It all started with the Masterbatters

Before the City of Brotherly Love Softball League and its nearly 700 players that we know today, there was Masterbatters.

Masterbatters was a loosely formed group of men and women who managed to get enough players interested to play games against each other. They were a product of the Gay Activist Alliance in the mid-’70s, early in the LGBTQ civil-rights movement. The group grew to five teams by 1984 and then rapidly expanded even more to became the CBLSL. The league recently celebrated 30 years as an organization, the proud product of these founders of gay softball in Philadelphia.

About the time the softballers started playing the field, a group of gay bowlers started hanging out in alleys, and occasionally in the gutters. This year, the Philadelphia Gay Bowling League will hold its 28th annual Liberty Belle Classic over the Fourth of July weekend. For a time, I was on the team from The Post Bar, where Stir is now. We bowled every Sunday afternoon in South Philadelphia, where the league recently returned.

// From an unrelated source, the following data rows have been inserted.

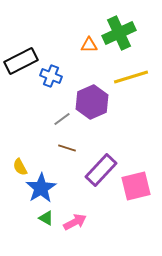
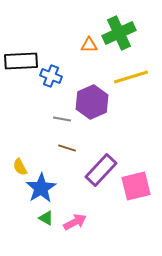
black rectangle: rotated 24 degrees clockwise
gray line: rotated 48 degrees clockwise
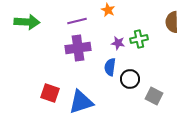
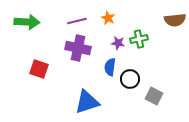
orange star: moved 8 px down
brown semicircle: moved 3 px right, 2 px up; rotated 95 degrees counterclockwise
purple cross: rotated 20 degrees clockwise
red square: moved 11 px left, 24 px up
blue triangle: moved 6 px right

But the softball men and women were gutsy enough to wear their tight shorts and flamboyant outfits onto the ball field in broad daylight and, quite honestly, in the 1970s, I don’t think I could have done so. (Although I would have gone and watched from the sidelines.) They played on the Parkway near the Philadelphia Museum of Art for the most part and also in other locations not quite recognizable in photographs.

But one thing is for sure: One of the first allies in the LGBTQ-rights fight threw out the ceremonial first pitch at a Masterbatters game: then-Philadelphia District Attorney Ed Rendell. Pitchers and catchers playing together on the front lawn of the Art Museum? Thanks, Masterbatters. For everyone who is playing on an LGBTQ team now, thanks for stepping up to the plate.